*Exercise prompt*. Check each line of the material below for the word "timeline". State how many lines have it, and nothing more.
[Opening Given records section]
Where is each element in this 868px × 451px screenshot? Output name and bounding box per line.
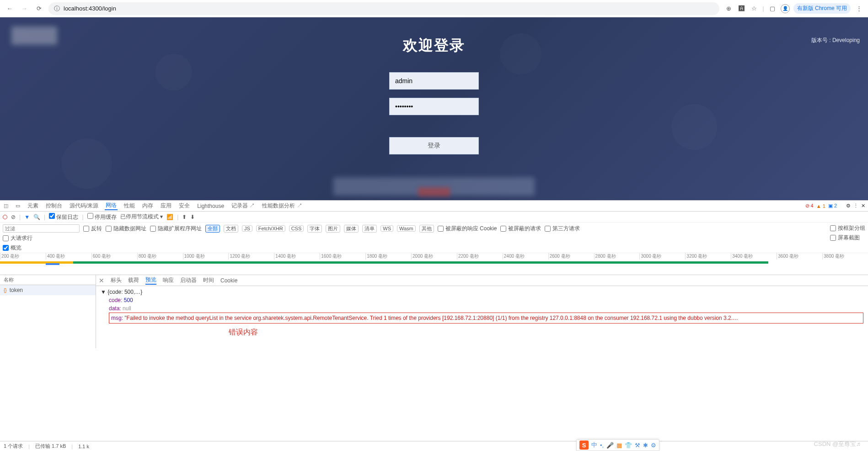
footer-redacted-accent bbox=[418, 187, 450, 196]
network-timeline[interactable]: 200 毫秒400 毫秒600 毫秒800 毫秒1000 毫秒1200 毫秒14… bbox=[0, 253, 868, 275]
login-page: 版本号 : Developing 欢迎登录 登录 bbox=[0, 17, 868, 200]
filter-icon[interactable]: ▼ bbox=[24, 214, 30, 220]
ime-settings-icon[interactable]: ⚙ bbox=[651, 442, 656, 449]
site-info-icon[interactable]: ⓘ bbox=[54, 5, 60, 13]
info-count[interactable]: ▣ 2 bbox=[828, 203, 837, 209]
timeline-bar bbox=[0, 261, 73, 264]
ime-punct-icon[interactable]: •, bbox=[600, 442, 604, 449]
menu-icon[interactable]: ⋮ bbox=[854, 4, 863, 13]
settings-icon[interactable]: ⚙ bbox=[846, 203, 851, 209]
filter-font[interactable]: 字体 bbox=[307, 225, 322, 233]
third-party-checkbox[interactable]: 第三方请求 bbox=[545, 225, 580, 233]
chrome-update-badge[interactable]: 有新版 Chrome 可用 bbox=[793, 3, 851, 14]
tab-console[interactable]: 控制台 bbox=[45, 202, 63, 210]
disable-cache-checkbox[interactable]: 停用缓存 bbox=[87, 213, 117, 221]
filter-js[interactable]: JS bbox=[242, 225, 252, 232]
filter-doc[interactable]: 文档 bbox=[224, 225, 238, 233]
filter-other[interactable]: 其他 bbox=[419, 225, 434, 233]
back-button[interactable]: ← bbox=[5, 4, 15, 14]
name-column-header[interactable]: 名称 bbox=[0, 275, 96, 285]
address-bar[interactable]: ⓘ localhost:4300/login bbox=[48, 2, 719, 15]
password-input[interactable] bbox=[389, 98, 479, 115]
tab-network[interactable]: 网络 bbox=[105, 202, 118, 210]
error-annotation: 错误内容 bbox=[101, 324, 863, 336]
url-text: localhost:4300/login bbox=[64, 5, 116, 12]
reload-button[interactable]: ⟳ bbox=[34, 4, 44, 14]
overview-checkbox[interactable]: 概览 bbox=[3, 244, 580, 252]
fetch-icon: {} bbox=[4, 288, 7, 293]
close-detail-icon[interactable]: ✕ bbox=[99, 277, 104, 284]
ime-shirt-icon[interactable]: 👕 bbox=[625, 442, 632, 449]
tab-application[interactable]: 应用 bbox=[160, 202, 172, 210]
detail-tabs: ✕ 标头 载荷 预览 响应 启动器 时间 Cookie bbox=[96, 275, 868, 286]
filter-img[interactable]: 图片 bbox=[326, 225, 340, 233]
invert-checkbox[interactable]: 反转 bbox=[83, 225, 102, 233]
translate-icon[interactable]: 🅰 bbox=[737, 4, 746, 13]
devtools-menu-icon[interactable]: ⋮ bbox=[853, 203, 858, 209]
username-input[interactable] bbox=[389, 72, 479, 90]
group-frame-checkbox[interactable]: 按框架分组 bbox=[830, 224, 865, 232]
import-icon[interactable]: ⬆ bbox=[182, 214, 187, 220]
network-conditions-icon[interactable]: 📶 bbox=[166, 214, 173, 220]
forward-button[interactable]: → bbox=[19, 4, 29, 14]
tab-preview[interactable]: 预览 bbox=[145, 276, 156, 285]
tab-timing[interactable]: 时间 bbox=[203, 276, 214, 284]
tab-recorder[interactable]: 记录器 ↗ bbox=[230, 202, 256, 210]
filter-wasm[interactable]: Wasm bbox=[397, 225, 416, 232]
network-toolbar: ⊘ | ▼ 🔍 | 保留日志 | 停用缓存 已停用节流模式 ▾ 📶 | ⬆ ⬇ bbox=[0, 212, 868, 223]
ime-toolbox-icon[interactable]: ⚒ bbox=[635, 442, 640, 449]
version-label: 版本号 : Developing bbox=[811, 37, 860, 44]
tab-headers[interactable]: 标头 bbox=[111, 276, 122, 284]
tab-initiator[interactable]: 启动器 bbox=[180, 276, 197, 284]
blocked-cookies-checkbox[interactable]: 被屏蔽的响应 Cookie bbox=[438, 225, 497, 233]
search-icon[interactable]: 🔍 bbox=[33, 214, 40, 220]
tab-sources[interactable]: 源代码/来源 bbox=[69, 202, 99, 210]
preserve-log-checkbox[interactable]: 保留日志 bbox=[49, 213, 78, 221]
tab-security[interactable]: 安全 bbox=[178, 202, 191, 210]
filter-all[interactable]: 全部 bbox=[205, 225, 220, 233]
tab-payload[interactable]: 载荷 bbox=[128, 276, 139, 284]
export-icon[interactable]: ⬇ bbox=[190, 214, 195, 220]
filter-ws[interactable]: WS bbox=[380, 225, 393, 232]
tab-lighthouse[interactable]: Lighthouse bbox=[196, 203, 225, 209]
ime-mode[interactable]: 中 bbox=[591, 441, 597, 449]
device-icon[interactable]: ▭ bbox=[15, 203, 21, 209]
error-count[interactable]: ⊘ 4 bbox=[805, 203, 814, 209]
response-preview[interactable]: ▼ {code: 500,…} code: 500 data: null msg… bbox=[96, 286, 868, 338]
tab-cookies[interactable]: Cookie bbox=[220, 277, 237, 284]
tab-memory[interactable]: 内存 bbox=[141, 202, 154, 210]
login-button[interactable]: 登录 bbox=[389, 137, 479, 154]
bookmark-icon[interactable]: ☆ bbox=[750, 4, 759, 13]
logo-redacted bbox=[11, 27, 57, 45]
throttle-select[interactable]: 已停用节流模式 ▾ bbox=[120, 213, 163, 221]
status-resources: 1.1 k bbox=[78, 444, 89, 449]
request-row-token[interactable]: {} token bbox=[0, 285, 96, 295]
tab-response[interactable]: 响应 bbox=[163, 276, 174, 284]
clear-button[interactable]: ⊘ bbox=[11, 214, 16, 220]
warning-count[interactable]: ▲ 1 bbox=[816, 203, 825, 209]
large-rows-checkbox[interactable]: 大请求行 bbox=[3, 234, 580, 242]
hide-ext-checkbox[interactable]: 隐藏扩展程序网址 bbox=[150, 225, 202, 233]
ime-voice-icon[interactable]: 🎤 bbox=[606, 442, 614, 449]
hide-data-checkbox[interactable]: 隐藏数据网址 bbox=[106, 225, 146, 233]
sogou-logo-icon[interactable]: S bbox=[579, 440, 589, 450]
ime-keyboard-icon[interactable]: ▦ bbox=[616, 442, 622, 449]
filter-media[interactable]: 媒体 bbox=[344, 225, 359, 233]
blocked-req-checkbox[interactable]: 被屏蔽的请求 bbox=[500, 225, 541, 233]
filter-manifest[interactable]: 清单 bbox=[362, 225, 377, 233]
filter-css[interactable]: CSS bbox=[289, 225, 304, 232]
record-button[interactable] bbox=[3, 215, 7, 219]
screenshot-checkbox[interactable]: 屏幕截图 bbox=[830, 234, 865, 242]
password-icon[interactable]: ⊕ bbox=[724, 4, 733, 13]
filter-fetch[interactable]: Fetch/XHR bbox=[256, 225, 285, 232]
tab-performance[interactable]: 性能 bbox=[123, 202, 136, 210]
filter-input[interactable] bbox=[3, 224, 80, 233]
tab-elements[interactable]: 元素 bbox=[27, 202, 39, 210]
profile-avatar[interactable]: 👤 bbox=[781, 4, 790, 13]
ime-toolbar[interactable]: S 中 •, 🎤 ▦ 👕 ⚒ ✱ ⚙ bbox=[576, 439, 659, 451]
ime-sparkle-icon[interactable]: ✱ bbox=[643, 442, 648, 449]
devtools-close-icon[interactable]: ✕ bbox=[861, 203, 865, 209]
tab-perf-insights[interactable]: 性能数据分析 ↗ bbox=[261, 202, 303, 210]
extensions-icon[interactable]: ▢ bbox=[768, 4, 777, 13]
inspect-icon[interactable]: ◫ bbox=[3, 203, 9, 209]
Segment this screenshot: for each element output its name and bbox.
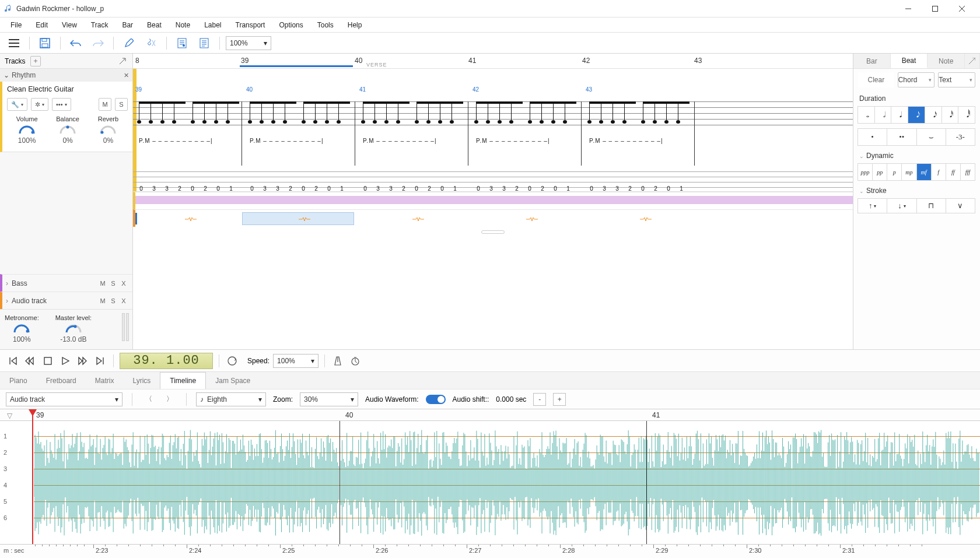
menu-track[interactable]: Track [84,19,116,31]
menu-tools[interactable]: Tools [310,19,341,31]
menu-view[interactable]: View [55,19,84,31]
note-value-select[interactable]: ♪Eighth▾ [196,392,266,406]
close-button[interactable] [949,0,975,17]
mod-triplet[interactable]: -3- [946,128,975,146]
more-dropdown[interactable]: •••▾ [52,98,71,111]
mute-button[interactable]: M [97,297,108,304]
menu-note[interactable]: Note [169,19,197,31]
menu-help[interactable]: Help [341,19,369,31]
audio-waveform-toggle[interactable] [426,395,446,404]
notation-view[interactable]: 39P.M – – – – – – – – – –|00333322002200… [133,69,853,192]
time-ruler[interactable]: m : sec 2:232:242:252:262:272:282:292:30… [0,544,980,558]
bass-track[interactable]: › Bass MSX [0,274,132,292]
clear-button[interactable]: Clear [858,72,894,87]
redo-icon[interactable] [89,35,107,51]
dyn-ff[interactable]: ff [946,163,961,181]
tab-lyrics[interactable]: Lyrics [123,372,160,389]
menu-beat[interactable]: Beat [140,19,169,31]
audio-lane[interactable] [133,209,853,227]
stroke-section[interactable]: ⌄Stroke [853,183,980,196]
save-icon[interactable] [36,35,54,51]
treble-select-icon[interactable] [142,35,160,51]
goto-start-icon[interactable] [6,354,20,368]
rewind-icon[interactable] [23,354,37,368]
dyn-p[interactable]: p [887,163,902,181]
dyn-f[interactable]: f [931,163,946,181]
dur-64th[interactable]: 𝅘𝅥𝅱 [958,106,975,124]
next-icon[interactable]: 〉 [163,392,177,406]
minimize-button[interactable] [895,0,922,17]
stroke-up[interactable]: ↑ ▾ [858,198,887,213]
add-track-button[interactable]: ＋ [30,56,41,66]
dynamic-section[interactable]: ⌄Dynamic [853,148,980,161]
stroke-pick-down[interactable]: ⊓ [916,198,946,213]
dyn-ppp[interactable]: ppp [858,163,873,181]
menu-label[interactable]: Label [197,19,228,31]
effects-dropdown[interactable]: ✲▾ [31,98,48,111]
menu-transport[interactable]: Transport [229,19,272,31]
dur-16th[interactable]: 𝅘𝅥𝅯 [925,106,942,124]
menu-file[interactable]: File [4,19,29,31]
dur-whole[interactable]: 𝅝 [858,106,875,124]
rhythm-track-header[interactable]: ⌄ Rhythm ✕ [0,69,132,82]
solo-button[interactable]: S [108,280,118,287]
mod-dotdot[interactable]: •• [887,128,916,146]
hamburger-icon[interactable] [5,35,23,51]
solo-button[interactable]: S [108,297,118,304]
maximize-button[interactable] [922,0,949,17]
shift-plus-button[interactable]: + [553,393,566,406]
menu-bar[interactable]: Bar [115,19,140,31]
close-icon[interactable]: X [118,297,129,304]
waveform-area[interactable]: ▽ 39 40 41 123456 [0,409,980,544]
timeline-zoom-select[interactable]: 30%▾ [300,392,358,406]
play-icon[interactable] [58,354,72,368]
mute-button[interactable]: M [97,280,108,287]
dur-quarter[interactable]: 𝅘𝅥 [891,106,908,124]
chord-dropdown[interactable]: Chord▾ [898,72,935,87]
countdown-icon[interactable] [348,354,362,368]
tab-timeline[interactable]: Timeline [160,372,206,389]
undo-icon[interactable] [66,35,85,51]
volume-knob[interactable]: Volume 100% [16,115,38,145]
solo-button[interactable]: S [115,98,128,111]
score-page-icon[interactable] [173,35,191,51]
dyn-fff[interactable]: fff [960,163,975,181]
mod-dot[interactable]: • [858,128,887,146]
wrench-dropdown[interactable]: 🔧▾ [7,98,27,111]
tracks-expand-icon[interactable] [117,56,128,66]
pencil-icon[interactable] [120,35,138,51]
tab-note[interactable]: Note [928,54,965,68]
prev-icon[interactable]: 〈 [142,392,156,406]
dur-eighth[interactable]: 𝅘𝅥𝅮 [908,106,925,124]
dur-half[interactable]: 𝅗𝅥 [874,106,892,124]
stroke-pick-up[interactable]: ∨ [946,198,975,213]
stroke-down[interactable]: ↓ ▾ [887,198,916,213]
stop-icon[interactable] [41,354,55,368]
tab-beat[interactable]: Beat [891,54,928,68]
bass-lane[interactable] [133,192,853,209]
tab-jamspace[interactable]: Jam Space [206,372,260,389]
expand-icon[interactable] [965,54,980,68]
audio-track[interactable]: › Audio track MSX [0,292,132,309]
dyn-mp[interactable]: mp [901,163,916,181]
dyn-mf[interactable]: mf [916,163,932,181]
expand-icon[interactable] [961,372,980,389]
timeline-track-select[interactable]: Audio track▾ [6,392,123,406]
lyrics-page-icon[interactable] [195,35,214,51]
mod-tie[interactable]: ⌣ [916,128,946,146]
metronome-icon[interactable] [331,354,345,368]
mute-button[interactable]: M [99,98,111,111]
tab-piano[interactable]: Piano [0,372,37,389]
menu-options[interactable]: Options [272,19,310,31]
tab-bar[interactable]: Bar [853,54,891,68]
loop-icon[interactable] [225,354,239,368]
goto-end-icon[interactable] [93,354,107,368]
zoom-select[interactable]: 100%▾ [226,36,271,50]
menu-edit[interactable]: Edit [29,19,55,31]
shift-minus-button[interactable]: - [533,393,546,406]
forward-icon[interactable] [76,354,90,368]
text-dropdown[interactable]: Text▾ [938,72,975,87]
close-icon[interactable]: ✕ [124,72,129,79]
close-icon[interactable]: X [118,280,129,287]
drag-handle[interactable] [481,230,505,234]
[Closing Given records section]
*Answer to the problem*. 5